Write out the records below exactly as they appear, skipping each picture.

** SUPPLIED ENTRIES follows **

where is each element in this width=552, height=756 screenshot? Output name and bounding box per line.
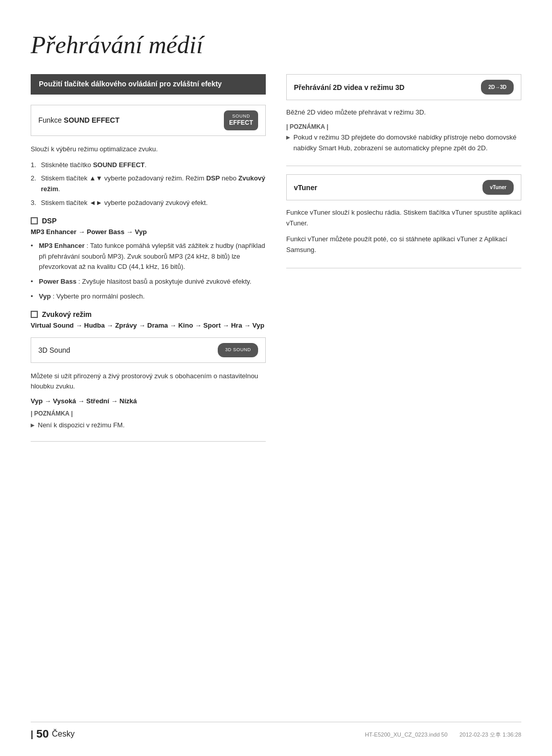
dsp-bullet-list: MP3 Enhancer : Tato funkce pomáhá vylepš… — [31, 241, 266, 302]
vtuner-label: vTuner — [294, 184, 317, 192]
video3d-section: Přehrávání 2D videa v režimu 3D 2D→3D Bě… — [286, 74, 521, 153]
video3d-text: Běžné 2D video můžete přehrávat v režimu… — [286, 107, 521, 118]
right-divider-1 — [286, 166, 521, 166]
right-divider-2 — [286, 268, 521, 268]
zvukovy-checkbox-icon — [31, 311, 38, 318]
sound3d-note: Není k dispozici v režimu FM. — [31, 420, 266, 431]
sound3d-button[interactable]: 3D SOUND — [218, 343, 258, 357]
sound-effect-btn-top: SOUND — [229, 113, 253, 120]
sound3d-label: 3D Sound — [38, 346, 70, 354]
sound-effect-label: Funkce SOUND EFFECT — [38, 116, 120, 124]
video3d-button[interactable]: 2D→3D — [481, 80, 514, 95]
zvukovy-chain: Virtual Sound → Hudba → Zprávy → Drama →… — [31, 322, 266, 329]
footer-left: | 50 Česky — [31, 727, 75, 741]
sound3d-btn-top: 3D SOUND — [225, 347, 251, 353]
page-title: Přehrávání médií — [31, 31, 521, 59]
footer: | 50 Česky HT-E5200_XU_CZ_0223.indd 50 2… — [31, 722, 521, 741]
footer-date: 2012-02-23 오후 1:36:28 — [459, 731, 521, 738]
footer-filename: HT-E5200_XU_CZ_0223.indd 50 — [365, 731, 447, 738]
right-column: Přehrávání 2D videa v režimu 3D 2D→3D Bě… — [286, 74, 521, 452]
footer-page-number: 50 — [36, 727, 49, 741]
dsp-bullet-3: Vyp : Vyberte pro normální poslech. — [31, 291, 266, 302]
sound3d-row: 3D Sound 3D SOUND — [31, 337, 266, 363]
step-3: Stiskem tlačítek ◄► vyberte požadovaný z… — [31, 198, 266, 209]
sound-effect-row: Funkce SOUND EFFECT SOUND EFFECT — [31, 105, 266, 136]
vtuner-row: vTuner vTuner — [286, 174, 521, 200]
step-1: Stiskněte tlačítko SOUND EFFECT. — [31, 160, 266, 171]
right-poznamka-label: | POZNÁMKA | — [286, 123, 521, 130]
sound-effect-btn-main: EFFECT — [229, 119, 253, 127]
vtuner-text-2: Funkci vTuner můžete použít poté, co si … — [286, 234, 521, 256]
sound3d-text: Můžete si užít přirozený a živý prostoro… — [31, 371, 266, 393]
steps-list: Stiskněte tlačítko SOUND EFFECT. Stiskem… — [31, 160, 266, 209]
intro-text: Slouží k výběru režimu optimalizace zvuk… — [31, 144, 266, 155]
dsp-chain: MP3 Enhancer → Power Bass → Vyp — [31, 228, 266, 236]
vtuner-section: vTuner vTuner Funkce vTuner slouží k pos… — [286, 174, 521, 255]
vtuner-button[interactable]: vTuner — [482, 180, 514, 195]
dsp-checkbox-icon — [31, 217, 38, 224]
section-header: Použití tlačítek dálkového ovládání pro … — [31, 74, 266, 95]
dsp-bullet-1: MP3 Enhancer : Tato funkce pomáhá vylepš… — [31, 241, 266, 272]
footer-pipe: | — [31, 729, 33, 740]
footer-right: HT-E5200_XU_CZ_0223.indd 50 2012-02-23 오… — [365, 730, 521, 739]
vtuner-btn-text: vTuner — [490, 185, 507, 190]
zvukovy-heading: Zvukový režim — [31, 310, 266, 318]
dsp-label: DSP — [42, 217, 57, 225]
vtuner-text-1: Funkce vTuner slouží k poslechu rádia. S… — [286, 208, 521, 229]
dsp-heading: DSP — [31, 217, 266, 225]
sound3d-chain: Vyp → Vysoká → Střední → Nízká — [31, 397, 266, 405]
video3d-label: Přehrávání 2D videa v režimu 3D — [294, 83, 404, 91]
left-divider — [31, 441, 266, 442]
footer-language: Česky — [52, 729, 75, 739]
right-note-text: Pokud v režimu 3D přejdete do domovské n… — [286, 132, 521, 154]
zvukovy-label: Zvukový režim — [42, 310, 91, 318]
dsp-bullet-2: Power Bass : Zvyšuje hlasitost basů a po… — [31, 277, 266, 287]
poznamka-label: | POZNÁMKA | — [31, 410, 266, 417]
sound-effect-button[interactable]: SOUND EFFECT — [224, 110, 258, 130]
video3d-btn-top: 2D→3D — [488, 84, 507, 90]
step-2: Stiskem tlačítek ▲▼ vyberte požadovaný r… — [31, 173, 266, 195]
video3d-row: Přehrávání 2D videa v režimu 3D 2D→3D — [286, 74, 521, 100]
left-column: Použití tlačítek dálkového ovládání pro … — [31, 74, 266, 452]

** End of SUPPLIED ENTRIES **

SOLUTION TO THE EXERCISE ->
where is each element in this width=552, height=756 screenshot? Output name and bounding box per line.
dsp-bullet-list: MP3 Enhancer : Tato funkce pomáhá vylepš… — [31, 241, 266, 302]
vtuner-label: vTuner — [294, 184, 317, 192]
video3d-section: Přehrávání 2D videa v režimu 3D 2D→3D Bě… — [286, 74, 521, 153]
video3d-text: Běžné 2D video můžete přehrávat v režimu… — [286, 107, 521, 118]
right-divider-1 — [286, 166, 521, 166]
right-divider-2 — [286, 268, 521, 268]
zvukovy-checkbox-icon — [31, 311, 38, 318]
sound3d-note: Není k dispozici v režimu FM. — [31, 420, 266, 431]
sound3d-button[interactable]: 3D SOUND — [218, 343, 258, 357]
sound-effect-btn-top: SOUND — [229, 113, 253, 120]
sound3d-label: 3D Sound — [38, 346, 70, 354]
sound-effect-label: Funkce SOUND EFFECT — [38, 116, 120, 124]
video3d-button[interactable]: 2D→3D — [481, 80, 514, 95]
zvukovy-chain: Virtual Sound → Hudba → Zprávy → Drama →… — [31, 322, 266, 329]
footer-left: | 50 Česky — [31, 727, 75, 741]
sound3d-btn-top: 3D SOUND — [225, 347, 251, 353]
page-title: Přehrávání médií — [31, 31, 521, 59]
footer: | 50 Česky HT-E5200_XU_CZ_0223.indd 50 2… — [31, 722, 521, 741]
footer-date: 2012-02-23 오후 1:36:28 — [459, 731, 521, 738]
footer-filename: HT-E5200_XU_CZ_0223.indd 50 — [365, 731, 447, 738]
right-column: Přehrávání 2D videa v režimu 3D 2D→3D Bě… — [286, 74, 521, 452]
footer-page-number: 50 — [36, 727, 49, 741]
dsp-bullet-3: Vyp : Vyberte pro normální poslech. — [31, 291, 266, 302]
sound3d-row: 3D Sound 3D SOUND — [31, 337, 266, 363]
step-3: Stiskem tlačítek ◄► vyberte požadovaný z… — [31, 198, 266, 209]
sound-effect-row: Funkce SOUND EFFECT SOUND EFFECT — [31, 105, 266, 136]
vtuner-row: vTuner vTuner — [286, 174, 521, 200]
step-1: Stiskněte tlačítko SOUND EFFECT. — [31, 160, 266, 171]
right-poznamka-label: | POZNÁMKA | — [286, 123, 521, 130]
sound-effect-btn-main: EFFECT — [229, 119, 253, 127]
vtuner-text-2: Funkci vTuner můžete použít poté, co si … — [286, 234, 521, 256]
sound3d-text: Můžete si užít přirozený a živý prostoro… — [31, 371, 266, 393]
steps-list: Stiskněte tlačítko SOUND EFFECT. Stiskem… — [31, 160, 266, 209]
intro-text: Slouží k výběru režimu optimalizace zvuk… — [31, 144, 266, 155]
dsp-chain: MP3 Enhancer → Power Bass → Vyp — [31, 228, 266, 236]
vtuner-section: vTuner vTuner Funkce vTuner slouží k pos… — [286, 174, 521, 255]
vtuner-button[interactable]: vTuner — [482, 180, 514, 195]
dsp-checkbox-icon — [31, 217, 38, 224]
section-header: Použití tlačítek dálkového ovládání pro … — [31, 74, 266, 95]
dsp-bullet-1: MP3 Enhancer : Tato funkce pomáhá vylepš… — [31, 241, 266, 272]
footer-pipe: | — [31, 729, 33, 740]
footer-right: HT-E5200_XU_CZ_0223.indd 50 2012-02-23 오… — [365, 730, 521, 739]
vtuner-btn-text: vTuner — [490, 185, 507, 190]
zvukovy-heading: Zvukový režim — [31, 310, 266, 318]
dsp-label: DSP — [42, 217, 57, 225]
vtuner-text-1: Funkce vTuner slouží k poslechu rádia. S… — [286, 208, 521, 229]
dsp-heading: DSP — [31, 217, 266, 225]
sound3d-chain: Vyp → Vysoká → Střední → Nízká — [31, 397, 266, 405]
video3d-label: Přehrávání 2D videa v režimu 3D — [294, 83, 404, 91]
left-divider — [31, 441, 266, 442]
footer-language: Česky — [52, 729, 75, 739]
right-note-text: Pokud v režimu 3D přejdete do domovské n… — [286, 132, 521, 154]
zvukovy-label: Zvukový režim — [42, 310, 91, 318]
dsp-bullet-2: Power Bass : Zvyšuje hlasitost basů a po… — [31, 277, 266, 287]
poznamka-label: | POZNÁMKA | — [31, 410, 266, 417]
sound-effect-button[interactable]: SOUND EFFECT — [224, 110, 258, 130]
video3d-btn-top: 2D→3D — [488, 84, 507, 90]
step-2: Stiskem tlačítek ▲▼ vyberte požadovaný r… — [31, 173, 266, 195]
video3d-row: Přehrávání 2D videa v režimu 3D 2D→3D — [286, 74, 521, 100]
left-column: Použití tlačítek dálkového ovládání pro … — [31, 74, 266, 452]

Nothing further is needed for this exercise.